Task goal
A line qualifies if it holds the string "Features". Copy every qualifying line from the records.
# # # #
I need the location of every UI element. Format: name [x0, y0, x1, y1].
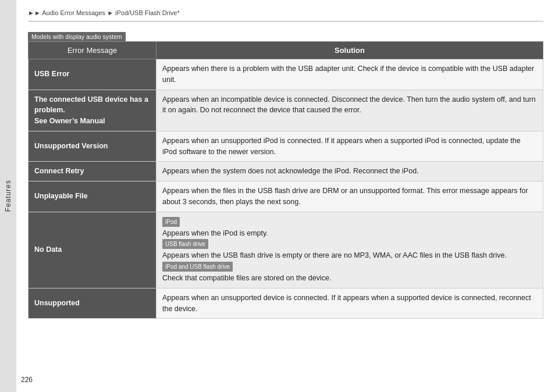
breadcrumb-item-2: iPod/USB Flash Drive*: [115, 9, 180, 16]
error-cell: Connect Retry: [29, 162, 156, 181]
error-cell: The connected USB device has a problem.S…: [29, 90, 156, 131]
solution-text: Appears when an incompatible device is c…: [162, 95, 536, 115]
device-tag: iPod: [162, 217, 180, 227]
solution-text: Appears when the USB flash drive is empt…: [162, 251, 507, 259]
solution-text: Appears when the iPod is empty.: [162, 229, 268, 237]
error-cell: Unsupported: [29, 288, 156, 319]
error-table: Error Message Solution USB ErrorAppears …: [28, 41, 543, 319]
page-number: 226: [21, 376, 33, 384]
solution-text: Check that compatible files are stored o…: [162, 274, 331, 282]
solution-cell: Appears when an incompatible device is c…: [156, 90, 543, 131]
solution-cell: Appears when the files in the USB flash …: [156, 181, 543, 212]
models-label: Models with display audio system: [28, 32, 543, 41]
solution-text: Appears when the system does not acknowl…: [162, 167, 419, 175]
solution-text: Appears when an unsupported iPod is conn…: [162, 137, 521, 156]
error-cell: Unplayable File: [29, 181, 156, 212]
error-cell: Unsupported Version: [29, 131, 156, 162]
solution-cell: iPodAppears when the iPod is empty.USB f…: [156, 212, 543, 288]
breadcrumb-arrow1: ►►: [28, 9, 41, 16]
device-tag: USB flash drive: [162, 239, 208, 249]
solution-text: Appears when the files in the USB flash …: [162, 187, 528, 206]
table-container: Models with display audio system Error M…: [28, 32, 543, 319]
solution-text: Appears when an unsupported device is co…: [162, 294, 531, 313]
breadcrumb-arrow2: ►: [107, 9, 113, 16]
header-error: Error Message: [29, 42, 156, 59]
sidebar: Features: [0, 0, 16, 392]
solution-cell: Appears when an unsupported device is co…: [156, 288, 543, 319]
solution-text: Appears when there is a problem with the…: [162, 65, 534, 84]
error-cell: USB Error: [29, 59, 156, 90]
device-tag: iPod and USB flash drive: [162, 262, 233, 272]
sidebar-label: Features: [4, 180, 12, 212]
solution-cell: Appears when there is a problem with the…: [156, 59, 543, 90]
solution-cell: Appears when the system does not acknowl…: [156, 162, 543, 181]
breadcrumb-item-1: Audio Error Messages: [42, 9, 105, 16]
error-cell: No Data: [29, 212, 156, 288]
solution-cell: Appears when an unsupported iPod is conn…: [156, 131, 543, 162]
header-solution: Solution: [156, 42, 543, 59]
breadcrumb: ►► Audio Error Messages ► iPod/USB Flash…: [28, 6, 543, 22]
main-content: ►► Audio Error Messages ► iPod/USB Flash…: [16, 0, 555, 336]
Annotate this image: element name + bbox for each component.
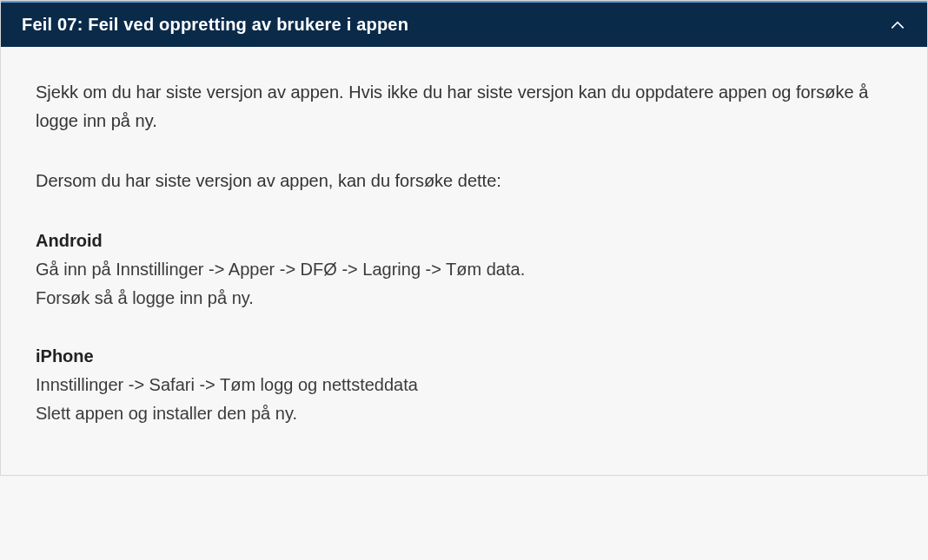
- instruction-paragraph: Dersom du har siste versjon av appen, ka…: [36, 167, 892, 195]
- section-android: Android Gå inn på Innstillinger -> Apper…: [36, 227, 892, 313]
- accordion-body: Sjekk om du har siste versjon av appen. …: [1, 47, 927, 475]
- section-line: Slett appen og installer den på ny.: [36, 399, 892, 428]
- accordion-header[interactable]: Feil 07: Feil ved oppretting av brukere …: [1, 1, 927, 47]
- intro-paragraph: Sjekk om du har siste versjon av appen. …: [36, 78, 892, 135]
- section-heading: iPhone: [36, 342, 892, 371]
- section-line: Innstillinger -> Safari -> Tøm logg og n…: [36, 371, 892, 399]
- section-heading: Android: [36, 227, 892, 255]
- accordion-title: Feil 07: Feil ved oppretting av brukere …: [22, 15, 408, 35]
- chevron-up-icon: [889, 16, 906, 34]
- section-line: Forsøk så å logge inn på ny.: [36, 284, 892, 313]
- accordion-item: Feil 07: Feil ved oppretting av brukere …: [0, 0, 928, 476]
- section-iphone: iPhone Innstillinger -> Safari -> Tøm lo…: [36, 342, 892, 428]
- section-line: Gå inn på Innstillinger -> Apper -> DFØ …: [36, 255, 892, 284]
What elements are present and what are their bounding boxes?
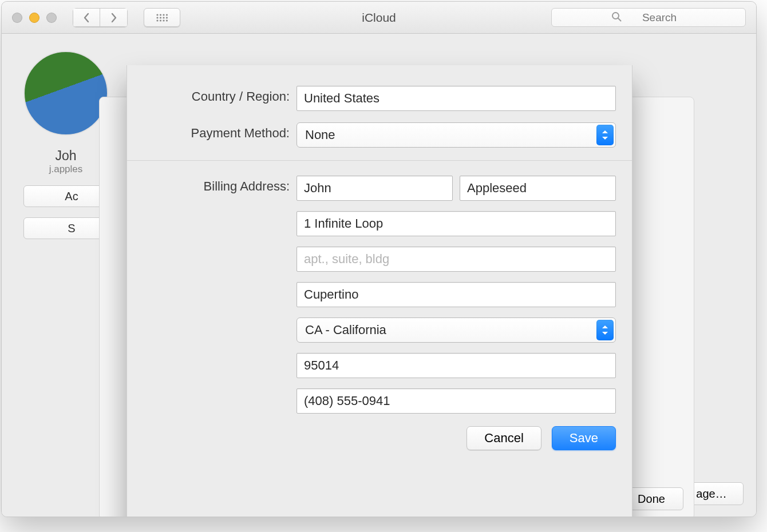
phone-field[interactable] [296,388,616,414]
svg-line-13 [618,18,621,21]
svg-point-9 [160,19,161,21]
minimize-icon[interactable] [29,13,39,23]
grid-icon [156,13,168,22]
svg-point-6 [163,17,164,18]
titlebar: iCloud [2,2,756,34]
svg-point-8 [156,19,158,21]
svg-point-0 [156,14,158,15]
chevron-right-icon [110,13,117,23]
save-button[interactable]: Save [552,426,616,450]
billing-label: Billing Address: [143,176,296,194]
avatar[interactable] [23,51,108,136]
traffic-lights [12,13,57,23]
close-icon[interactable] [12,13,22,23]
preferences-body: Joh j.apples Ac S age… Done Country / Re… [2,34,756,517]
svg-point-1 [160,14,161,15]
show-all-button[interactable] [144,8,180,27]
search-wrap [551,8,746,27]
first-name-field[interactable] [296,176,453,201]
svg-point-3 [166,14,168,15]
stepper-icon [596,125,614,145]
svg-point-4 [156,17,158,18]
svg-point-5 [160,17,161,18]
svg-point-11 [166,19,168,21]
zip-field[interactable] [296,353,616,378]
country-label: Country / Region: [143,86,296,104]
payment-method-popup[interactable]: None [296,122,616,148]
svg-point-2 [163,14,164,15]
zoom-icon[interactable] [46,13,57,23]
payment-sheet: Country / Region: Payment Method: None B… [126,65,632,517]
nav-segmented [73,8,128,27]
last-name-field[interactable] [460,176,616,201]
cancel-button[interactable]: Cancel [466,426,541,450]
street1-field[interactable] [296,211,616,236]
svg-point-7 [166,17,168,18]
country-field[interactable] [296,86,616,111]
account-email: j.apples [23,164,108,175]
forward-button[interactable] [100,8,128,27]
divider [127,160,632,161]
street2-field[interactable] [296,247,616,272]
sheet-footer: Cancel Save [143,426,616,450]
state-value: CA - California [305,323,386,338]
account-name: Joh [23,148,108,164]
search-input[interactable] [551,8,746,27]
payment-label: Payment Method: [143,122,296,141]
search-icon [611,11,622,24]
preferences-window: iCloud Joh j.apples Ac S age… Done [1,1,757,517]
back-button[interactable] [73,8,100,27]
state-popup[interactable]: CA - California [296,317,616,343]
stepper-icon [596,320,614,340]
city-field[interactable] [296,282,616,307]
chevron-left-icon [83,13,90,23]
svg-point-10 [163,19,164,21]
payment-method-value: None [305,128,335,142]
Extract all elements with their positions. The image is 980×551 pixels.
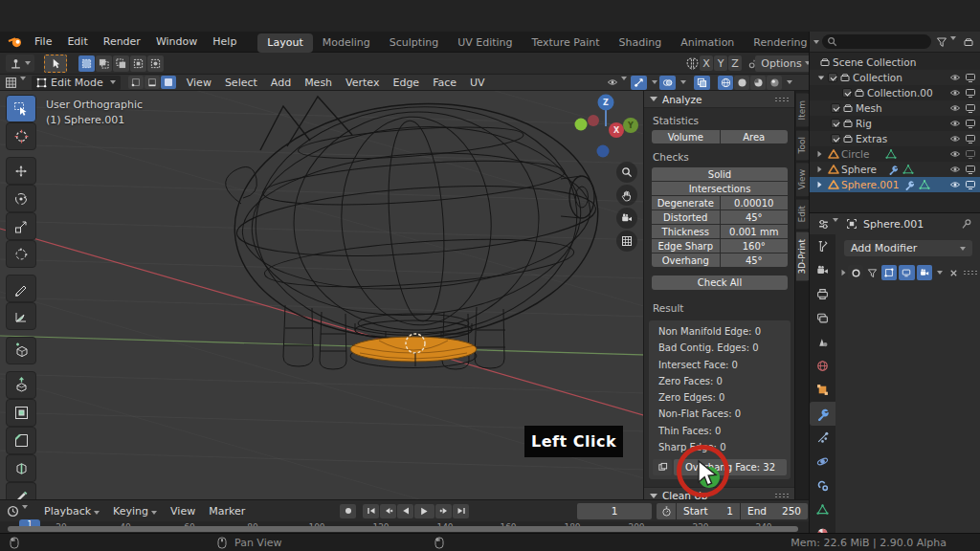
timeline-scrollbar[interactable] <box>8 526 798 532</box>
properties-editor-icon[interactable] <box>817 218 838 231</box>
play-reverse-button[interactable] <box>397 504 413 518</box>
properties-tab-modifiers[interactable] <box>810 402 835 426</box>
mirror-y-button[interactable]: Y <box>714 55 727 71</box>
check-degenerate-button[interactable]: Degenerate <box>652 196 720 209</box>
tab-modeling[interactable]: Modeling <box>313 33 380 53</box>
properties-tab-physics[interactable] <box>810 450 835 474</box>
tool-measure[interactable] <box>6 302 36 330</box>
hide-eye-icon[interactable] <box>949 148 961 160</box>
properties-tab-constraints[interactable] <box>810 474 835 497</box>
timeline-menu-marker[interactable]: Marker <box>202 505 252 518</box>
disable-viewport-icon[interactable] <box>965 148 976 160</box>
active-tool-dropdown[interactable] <box>6 55 34 72</box>
orthographic-toggle-button[interactable] <box>616 231 637 252</box>
use-preview-range-button[interactable] <box>657 503 676 519</box>
select-mode-subtract-button[interactable] <box>113 55 129 72</box>
tool-select-box[interactable] <box>6 95 36 122</box>
tool-scale[interactable] <box>6 212 36 240</box>
overlays-toggle[interactable] <box>659 76 676 90</box>
outliner-row-collection-00[interactable]: Collection.00 <box>810 85 980 100</box>
shading-wireframe-button[interactable] <box>718 76 733 90</box>
check-all-button[interactable]: Check All <box>652 276 788 290</box>
outliner-row-rig[interactable]: Rig <box>810 116 980 131</box>
modifier-realtime-toggle[interactable] <box>899 265 914 280</box>
previous-keyframe-button[interactable] <box>380 504 396 518</box>
collection-checkbox[interactable] <box>831 134 840 143</box>
properties-tab-view-layer[interactable] <box>810 306 835 330</box>
menu-file[interactable]: File <box>27 35 59 48</box>
outliner-row-sphere-001[interactable]: Sphere.001 <box>810 177 980 192</box>
current-frame-field[interactable]: 1 <box>577 503 652 519</box>
check-edge-sharp-button[interactable]: Edge Sharp <box>652 239 720 253</box>
filter-icon[interactable] <box>936 36 956 48</box>
hide-eye-icon[interactable] <box>949 164 961 175</box>
modifier-edit-mode-toggle[interactable] <box>881 265 897 280</box>
gizmos-chevron[interactable] <box>652 80 657 84</box>
menu-edit[interactable]: Edit <box>59 35 95 48</box>
disable-viewport-icon[interactable] <box>965 72 976 83</box>
tab-texture-paint[interactable]: Texture Paint <box>523 33 610 53</box>
npanel-tab-item[interactable]: Item <box>796 94 810 127</box>
camera-view-button[interactable] <box>616 208 637 229</box>
auto-keying-button[interactable] <box>340 504 356 518</box>
viewport-menu-vertex[interactable]: Vertex <box>339 77 386 89</box>
tool-transform[interactable] <box>6 240 36 268</box>
check-solid-button[interactable]: Solid <box>652 167 788 181</box>
distorted-value-field[interactable]: 45° <box>721 210 789 224</box>
viewport-menu-add[interactable]: Add <box>264 77 298 89</box>
xray-toggle[interactable] <box>694 76 710 90</box>
frame-end-field[interactable]: End250 <box>741 503 808 519</box>
tab-uv-editing[interactable]: UV Editing <box>448 33 522 53</box>
select-mode-new-button[interactable] <box>78 55 95 72</box>
tool-loop-cut[interactable] <box>6 454 36 482</box>
npanel-tab-3d-print[interactable]: 3D-Print <box>796 232 810 281</box>
overhang-value-field[interactable]: 45° <box>721 253 789 267</box>
zoom-view-button[interactable] <box>616 162 637 183</box>
outliner-row-extras[interactable]: Extras <box>810 131 980 146</box>
tab-animation[interactable]: Animation <box>671 33 744 53</box>
timeline-editor-icon[interactable] <box>7 505 28 518</box>
timeline-menu-keying[interactable]: Keying <box>106 505 164 518</box>
tool-annotate[interactable] <box>6 275 36 302</box>
check-thickness-button[interactable]: Thickness <box>652 225 720 238</box>
menu-help[interactable]: Help <box>205 35 244 48</box>
npanel-tab-edit[interactable]: Edit <box>796 199 810 229</box>
collection-checkbox[interactable] <box>831 119 840 128</box>
timeline-menu-playback[interactable]: Playback <box>37 505 106 518</box>
hide-eye-icon[interactable] <box>949 87 961 99</box>
select-mode-invert-button[interactable] <box>130 55 146 72</box>
disable-viewport-icon[interactable] <box>965 179 976 190</box>
tool-cursor[interactable] <box>6 122 36 150</box>
npanel-tab-view[interactable]: View <box>796 163 810 196</box>
hide-eye-icon[interactable] <box>949 118 961 129</box>
viewport-menu-select[interactable]: Select <box>218 77 264 89</box>
mode-dropdown[interactable]: Edit Mode <box>32 76 121 90</box>
collection-checkbox[interactable] <box>828 73 837 82</box>
outliner-row-circle[interactable]: Circle <box>810 146 980 162</box>
properties-tab-object[interactable] <box>810 378 835 402</box>
collection-checkbox[interactable] <box>831 103 840 113</box>
gizmos-toggle[interactable] <box>631 76 647 90</box>
disable-viewport-icon[interactable] <box>965 164 976 175</box>
hide-eye-icon[interactable] <box>949 102 961 114</box>
shading-material-button[interactable] <box>750 76 766 90</box>
analyze-panel-header[interactable]: Analyze <box>644 91 795 108</box>
volume-button[interactable]: Volume <box>652 130 720 143</box>
collection-checkbox[interactable] <box>842 88 852 98</box>
check-intersections-button[interactable]: Intersections <box>652 182 788 195</box>
hide-eye-icon[interactable] <box>949 72 961 83</box>
face-select-button[interactable] <box>161 76 176 89</box>
active-tool-select-box[interactable] <box>44 55 67 73</box>
outliner-search-input[interactable] <box>822 34 931 49</box>
thickness-value-field[interactable]: 0.001 mm <box>721 225 789 238</box>
edge-sharp-value-field[interactable]: 160° <box>721 239 789 253</box>
panel-grip[interactable] <box>774 97 790 102</box>
degenerate-value-field[interactable]: 0.00010 <box>721 196 789 209</box>
disable-viewport-icon[interactable] <box>965 87 976 99</box>
properties-tab-data[interactable] <box>810 497 835 521</box>
vertex-select-button[interactable] <box>128 76 144 89</box>
viewport-menu-uv[interactable]: UV <box>463 77 492 89</box>
tab-shading[interactable]: Shading <box>610 33 672 53</box>
result-select-toggle[interactable] <box>653 459 672 475</box>
add-modifier-dropdown[interactable]: Add Modifier <box>844 240 972 256</box>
# # # #
Response box
sidebar: Features: [0, 0, 16, 392]
sidebar-label: Features: [4, 180, 12, 212]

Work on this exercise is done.